» WORK INSTRUCTION
Given the records below, transcribe each of them exactly.

▼

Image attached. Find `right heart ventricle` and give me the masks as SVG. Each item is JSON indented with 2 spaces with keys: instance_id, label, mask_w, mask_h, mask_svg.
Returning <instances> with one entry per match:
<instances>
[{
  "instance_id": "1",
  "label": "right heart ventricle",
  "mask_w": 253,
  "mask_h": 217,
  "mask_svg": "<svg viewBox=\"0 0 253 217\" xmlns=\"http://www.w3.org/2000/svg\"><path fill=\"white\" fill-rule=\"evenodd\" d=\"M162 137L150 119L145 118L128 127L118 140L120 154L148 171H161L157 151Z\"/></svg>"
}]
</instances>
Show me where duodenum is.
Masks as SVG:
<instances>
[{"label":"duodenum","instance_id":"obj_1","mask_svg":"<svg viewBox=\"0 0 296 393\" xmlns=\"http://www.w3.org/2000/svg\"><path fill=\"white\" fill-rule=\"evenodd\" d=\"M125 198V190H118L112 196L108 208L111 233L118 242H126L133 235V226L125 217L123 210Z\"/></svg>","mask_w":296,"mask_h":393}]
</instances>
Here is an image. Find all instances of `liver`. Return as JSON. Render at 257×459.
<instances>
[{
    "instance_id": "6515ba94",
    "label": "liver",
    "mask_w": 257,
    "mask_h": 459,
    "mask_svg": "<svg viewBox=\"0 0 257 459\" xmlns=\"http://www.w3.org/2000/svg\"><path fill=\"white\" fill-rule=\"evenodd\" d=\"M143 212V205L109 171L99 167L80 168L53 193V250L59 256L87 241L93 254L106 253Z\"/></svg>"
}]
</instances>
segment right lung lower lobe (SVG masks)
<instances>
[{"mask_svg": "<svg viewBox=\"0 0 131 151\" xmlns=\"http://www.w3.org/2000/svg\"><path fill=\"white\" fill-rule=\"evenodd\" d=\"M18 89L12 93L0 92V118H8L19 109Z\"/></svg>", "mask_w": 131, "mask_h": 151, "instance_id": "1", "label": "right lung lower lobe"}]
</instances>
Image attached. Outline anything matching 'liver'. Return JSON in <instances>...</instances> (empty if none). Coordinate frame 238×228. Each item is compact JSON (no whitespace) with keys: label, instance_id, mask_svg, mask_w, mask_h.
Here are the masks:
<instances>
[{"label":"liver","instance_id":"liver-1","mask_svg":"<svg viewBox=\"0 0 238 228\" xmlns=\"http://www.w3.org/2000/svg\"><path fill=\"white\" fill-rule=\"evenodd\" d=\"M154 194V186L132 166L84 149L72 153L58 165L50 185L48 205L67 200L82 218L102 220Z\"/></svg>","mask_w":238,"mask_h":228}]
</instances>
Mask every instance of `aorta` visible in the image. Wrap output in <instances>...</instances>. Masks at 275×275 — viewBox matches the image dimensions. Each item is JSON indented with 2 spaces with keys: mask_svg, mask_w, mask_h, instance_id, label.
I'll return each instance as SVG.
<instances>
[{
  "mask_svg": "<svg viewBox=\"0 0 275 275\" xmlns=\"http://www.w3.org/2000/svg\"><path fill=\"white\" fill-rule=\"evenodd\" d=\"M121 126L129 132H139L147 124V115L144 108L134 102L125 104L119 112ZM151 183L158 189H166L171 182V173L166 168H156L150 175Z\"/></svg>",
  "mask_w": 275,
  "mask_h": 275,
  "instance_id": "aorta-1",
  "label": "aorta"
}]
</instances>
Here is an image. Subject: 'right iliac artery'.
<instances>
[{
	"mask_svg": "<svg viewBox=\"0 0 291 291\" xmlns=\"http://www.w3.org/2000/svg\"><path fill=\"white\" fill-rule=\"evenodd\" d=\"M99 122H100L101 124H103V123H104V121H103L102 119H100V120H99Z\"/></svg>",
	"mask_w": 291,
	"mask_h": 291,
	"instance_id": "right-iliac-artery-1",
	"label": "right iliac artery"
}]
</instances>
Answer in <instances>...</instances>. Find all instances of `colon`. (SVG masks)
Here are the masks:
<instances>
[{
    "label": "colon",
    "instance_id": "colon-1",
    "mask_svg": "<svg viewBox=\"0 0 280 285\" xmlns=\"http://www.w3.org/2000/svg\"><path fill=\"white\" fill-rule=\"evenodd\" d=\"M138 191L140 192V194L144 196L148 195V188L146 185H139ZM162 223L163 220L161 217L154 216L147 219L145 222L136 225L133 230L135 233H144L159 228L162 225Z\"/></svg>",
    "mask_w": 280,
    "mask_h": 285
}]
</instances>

▲

» SOLUTION BELOW
Image attached. Find `right heart ventricle` and give me the masks as SVG. Each item is JSON indented with 2 spaces with keys: instance_id, label, mask_w, mask_h, mask_svg.
Returning <instances> with one entry per match:
<instances>
[{
  "instance_id": "1",
  "label": "right heart ventricle",
  "mask_w": 253,
  "mask_h": 217,
  "mask_svg": "<svg viewBox=\"0 0 253 217\" xmlns=\"http://www.w3.org/2000/svg\"><path fill=\"white\" fill-rule=\"evenodd\" d=\"M162 137L150 119L145 118L128 127L118 140L120 154L148 171H161L157 151Z\"/></svg>"
}]
</instances>
Show me where duodenum is.
Masks as SVG:
<instances>
[{"label":"duodenum","instance_id":"obj_1","mask_svg":"<svg viewBox=\"0 0 296 393\" xmlns=\"http://www.w3.org/2000/svg\"><path fill=\"white\" fill-rule=\"evenodd\" d=\"M125 198V190H118L112 196L108 208L111 233L118 242H126L133 235V226L125 217L123 210Z\"/></svg>","mask_w":296,"mask_h":393}]
</instances>
Here is an image. Find all instances of `liver`. Return as JSON. Render at 257×459.
<instances>
[{
    "instance_id": "6515ba94",
    "label": "liver",
    "mask_w": 257,
    "mask_h": 459,
    "mask_svg": "<svg viewBox=\"0 0 257 459\" xmlns=\"http://www.w3.org/2000/svg\"><path fill=\"white\" fill-rule=\"evenodd\" d=\"M143 212V205L109 171L99 167L80 168L53 193V250L59 256L87 241L93 254L106 253Z\"/></svg>"
}]
</instances>
segment right lung lower lobe (SVG masks)
<instances>
[{"mask_svg": "<svg viewBox=\"0 0 131 151\" xmlns=\"http://www.w3.org/2000/svg\"><path fill=\"white\" fill-rule=\"evenodd\" d=\"M18 89L12 93L0 92V118H8L19 109Z\"/></svg>", "mask_w": 131, "mask_h": 151, "instance_id": "1", "label": "right lung lower lobe"}]
</instances>
Image attached. Outline anything matching 'liver'. Return JSON in <instances>...</instances> (empty if none). Coordinate frame 238×228. Each item is compact JSON (no whitespace) with keys: label, instance_id, mask_svg, mask_w, mask_h.
Here are the masks:
<instances>
[{"label":"liver","instance_id":"liver-1","mask_svg":"<svg viewBox=\"0 0 238 228\" xmlns=\"http://www.w3.org/2000/svg\"><path fill=\"white\" fill-rule=\"evenodd\" d=\"M154 194V186L132 166L84 149L72 153L58 165L50 185L48 205L67 200L82 218L102 220Z\"/></svg>","mask_w":238,"mask_h":228}]
</instances>
Mask every instance of `aorta` visible in the image. Wrap output in <instances>...</instances>. Masks at 275×275 — viewBox matches the image dimensions. Each item is JSON indented with 2 spaces with keys: mask_svg, mask_w, mask_h, instance_id, label.
I'll return each instance as SVG.
<instances>
[{
  "mask_svg": "<svg viewBox=\"0 0 275 275\" xmlns=\"http://www.w3.org/2000/svg\"><path fill=\"white\" fill-rule=\"evenodd\" d=\"M121 126L129 132H139L147 124V115L144 108L134 102L125 104L119 112ZM151 183L158 189H166L171 182V173L166 168H156L150 175Z\"/></svg>",
  "mask_w": 275,
  "mask_h": 275,
  "instance_id": "aorta-1",
  "label": "aorta"
}]
</instances>
Here is an image. Subject: 'right iliac artery'.
<instances>
[{
	"mask_svg": "<svg viewBox=\"0 0 291 291\" xmlns=\"http://www.w3.org/2000/svg\"><path fill=\"white\" fill-rule=\"evenodd\" d=\"M99 122H100L101 124H103V123H104V121H103L102 119H100V120H99Z\"/></svg>",
	"mask_w": 291,
	"mask_h": 291,
	"instance_id": "right-iliac-artery-1",
	"label": "right iliac artery"
}]
</instances>
Answer in <instances>...</instances>. Find all instances of `colon`. (SVG masks)
Here are the masks:
<instances>
[{
    "label": "colon",
    "instance_id": "colon-1",
    "mask_svg": "<svg viewBox=\"0 0 280 285\" xmlns=\"http://www.w3.org/2000/svg\"><path fill=\"white\" fill-rule=\"evenodd\" d=\"M138 191L140 192V194L144 196L148 195V188L146 185H139ZM162 223L163 220L161 217L154 216L147 219L145 222L136 225L133 230L135 233H144L159 228L162 225Z\"/></svg>",
    "mask_w": 280,
    "mask_h": 285
}]
</instances>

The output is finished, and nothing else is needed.